Effects of mifepristone on hemoglobin
The hemoglobin at the start of therapy ranged between 7.8 gm% and 12.5 gm%. Four women had hemoglobin <10 gm%. The mean HB at 0 months was 10.2 ± 1.56 gm%. However, all women showed a rise in hemoglobin and at 3 months the mean hemoglobin was 11.2 ± 0.67 gm%. The increase in hemoglobin was statistically significant, P value being 0.03 (P< 0.05 is considered statistically significant) [Figure 2] and [Table 5].
Change in endometrial thickness
Mean endometrial thickness in women of both Group A and Group B at 0 month was 5.71 ± 2.25 mm. At the end of 3 months of 25 mg daily dose, the endometrial thickness showed an increase. In patient no. 3, the thickness increased to 12 mm at 3 months and was 15 mm at 9 months, and hence, mifepristone had to be stopped for fear of further endometrial hyperplasia [Table 6].
[Table 6], is showing endometrial thickness at 3, 6, 9, and 12 months and mean endometrial thickness. In the present study, we found endometrial thickness at 0 month 5.71 ± 2.25 mm which increased after 3 months, that is, 8.74 ± 3.50 mm and then decreased slightly to 8.51 ± 2.80 mm at 6 months and 5.57 ± 2.29 at 9 months [Figure 3].

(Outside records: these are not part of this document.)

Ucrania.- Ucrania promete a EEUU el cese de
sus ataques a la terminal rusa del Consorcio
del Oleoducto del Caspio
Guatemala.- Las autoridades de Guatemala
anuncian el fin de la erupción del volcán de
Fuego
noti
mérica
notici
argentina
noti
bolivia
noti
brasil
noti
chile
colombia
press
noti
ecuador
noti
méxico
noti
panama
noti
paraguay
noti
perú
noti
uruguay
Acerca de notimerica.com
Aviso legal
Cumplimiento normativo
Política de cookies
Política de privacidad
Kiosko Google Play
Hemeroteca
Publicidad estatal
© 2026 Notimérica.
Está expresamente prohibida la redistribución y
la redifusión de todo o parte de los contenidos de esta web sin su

The change in endometrial thickness was analyzed statistically and is shown below:
0 month versus 3 months: P =0.044; t = 2.16 (significant <0.05).

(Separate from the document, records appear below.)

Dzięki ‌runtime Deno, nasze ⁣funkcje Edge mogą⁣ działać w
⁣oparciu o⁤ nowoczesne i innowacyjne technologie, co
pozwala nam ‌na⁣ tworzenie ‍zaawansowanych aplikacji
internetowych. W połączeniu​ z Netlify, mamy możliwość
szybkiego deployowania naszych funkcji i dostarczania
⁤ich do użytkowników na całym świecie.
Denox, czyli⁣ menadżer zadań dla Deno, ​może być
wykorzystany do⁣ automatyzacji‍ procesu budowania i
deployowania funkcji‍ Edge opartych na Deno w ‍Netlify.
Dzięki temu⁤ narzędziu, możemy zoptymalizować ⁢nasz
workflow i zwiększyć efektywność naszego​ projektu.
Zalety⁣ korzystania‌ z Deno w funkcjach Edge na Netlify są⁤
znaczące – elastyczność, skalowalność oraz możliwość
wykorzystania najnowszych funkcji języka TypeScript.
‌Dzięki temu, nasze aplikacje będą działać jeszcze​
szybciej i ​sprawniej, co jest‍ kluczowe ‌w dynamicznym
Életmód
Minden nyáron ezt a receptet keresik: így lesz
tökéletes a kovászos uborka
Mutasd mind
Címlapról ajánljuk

0 month versus 6 months: P =0.038; t = 2.22 (significant <0.05).
0 month versus 9 months: P =0.903; t = 0.122 (not significant [NS] >0.05).

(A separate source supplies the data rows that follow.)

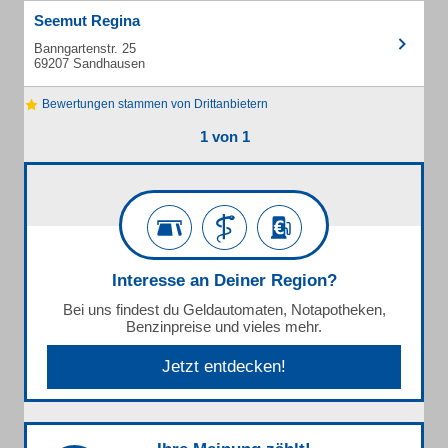
Seemut Regina
Banngartenstr. 25
69207 Sandhausen
Bewertungen stammen von Drittanbietern
1 von 1
Interesse an Deiner Region?
Bei uns findest du Geldautomaten, Notapotheken,
Benzinpreise und vieles mehr.
Jetzt entdecken!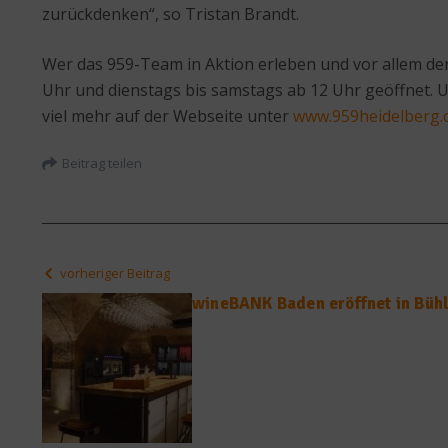
zurückdenken“, so Tristan Brandt.
Wer das 959-Team in Aktion erleben und vor allem de
Uhr und dienstags bis samstags ab 12 Uhr geöffnet. Un
viel mehr auf der Webseite unter
www.959heidelberg
Beitrag teilen
vorheriger Beitrag
wineBANK Baden eröffnet in Büh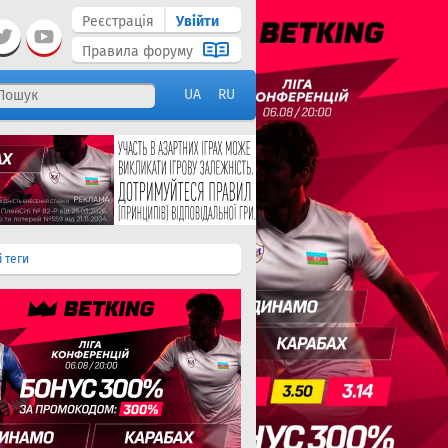
Реєстрація
Увійти
Правила форуму
UA
RU
і теги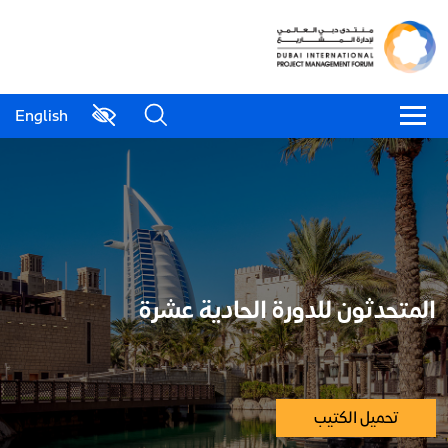
English
المتحدثون للدورة الحادية عشرة
تحميل الكتيب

3 months versus 6 months: P =0.881; t = 0.151 (NS > 0.05).
6 months versus 9 months: P =0.044; t = 2.22 (significant <0.05).
The increase in endometrial thickness, hence between 0 and 9 months was not significant.
None of the 10 women studied had ovarian cysts at the start of therapy. The adnexae were examined by ultrasonography every 3 months. No new cyst formation occurred in any of the women that were treated with mifepristone.
Location of myomas
The location of all the myomas in women with multiple myomas was studied and noted at the first visit. Mifepristone had a favorable effect on the location of myomas. In six women with submucous myomas, one small myoma disappeared at 3 months. In five women with submucous myomas, the myomas became intramyometrial, hence less symptomatic and more patient-friendly.
Some women complained of weakness, however, side effects such as nausea, vomiting, rash, and fever were not reported by any of the 10 women enrolled in the study. Endometrium showed an increase in thickness at the end of 3 months, in this study on 25 mg mifepristone dose.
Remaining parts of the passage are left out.